Sebelum Bang Eel menyuruh mengamati praktik kasino illegal di Bluebeach, saya sudah minta Nurikmal untuk menginvestigasi, kumpulkan fakta-faktanya. Terutama siapa yang mengendalikan. Banyak hal menarik yang bisa diberitakan tanpa harus menyentuh perjudiannya.
”Judi bukan hanya judi apalagi perputaran uangnya gila-gilaan. Ada data analisis arus uang masuk keluar yang diperkirakan terkait judi itu bisa lebih dari satu triliun. Sebulan. Itu hampir sepertiga APBD kota ini setahun,” kata Nurikmal.

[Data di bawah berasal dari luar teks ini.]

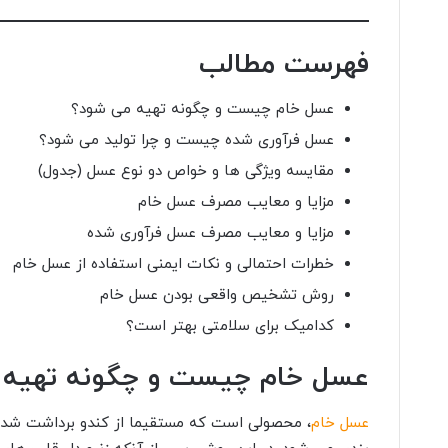
فهرست مطالب
عسل خام چیست و چگونه تهیه می شود؟
عسل فرآوری شده چیست و چرا تولید می شود؟
مقایسه ویژگی ها و خواص دو نوع عسل (جدول)
مزایا و معایب مصرف عسل خام
مزایا و معایب مصرف عسل فرآوری شده
خطرات احتمالی و نکات ایمنی استفاده از عسل خام
روش تشخیص واقعی بودن عسل خام
کدامیک برای سلامتی بهتر است؟
عسل خام چیست و چگونه تهیه 
عسل خام
، محصولی است که مستقیما از کندو برداشت شده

Belum lagi hal-hal lain, prostitusi terselubung misalnya. Ratusan perempuan muda yang kerjanya mendampingi mereka yang berjudi itu juga menarik diamati. Nurikmal mewawancarai beberapa perempuan muda itu. Mereka mengakui yang mereka lakukan ya melayani tamu-tamunya dari kasino sampai kamar hotel.
”Ini juga bisnis besar. Ada mafia yang rapi. Jalurnya pasokannya, mereka direkrut dari Jawa atau Sumatera. Masuk ke Pulau Kerambil. Kita pernah tulis kompleks pelacuran di sana, namanya… Labuan Paya, ya itu, dia Labuan Paya. Orang-orang seberang yang muda-muda dan yang punya uang lebih mainnya ke Kerambil. Kita punya dapat data tarifnya. Dari sana, mungkin kalau sudah dianggap terlatih, baru kemudian cewek-cewek itu dibawa ke Borgam. Ya, sebagian besar bekerja di kasino itu,” kata Nurikmal.
Nurikmal usul bikin tulisan serial feature tentang orang-orang yang terkait dengan perjudian itu, terutama para preman, perpanjangan tangan atau katakanlah dikendalikan aparat itu, dan perempuan yang terlibat pelacuran terselubung itu.
”Kuatkan wawancaranya, ya. Data-data bisa dapat dari LSM yang fokus pada isu perempuan, ada beberapa yang saya kenal penggeraknya. Nanti saya kasih nomor teleponnya. Mereka banyaknya mengadvokasi buruh pabrik itu, sih, tapi saya tahu mereka juga mendata dan menangani banyak kasus pelacuran itu,” kataku.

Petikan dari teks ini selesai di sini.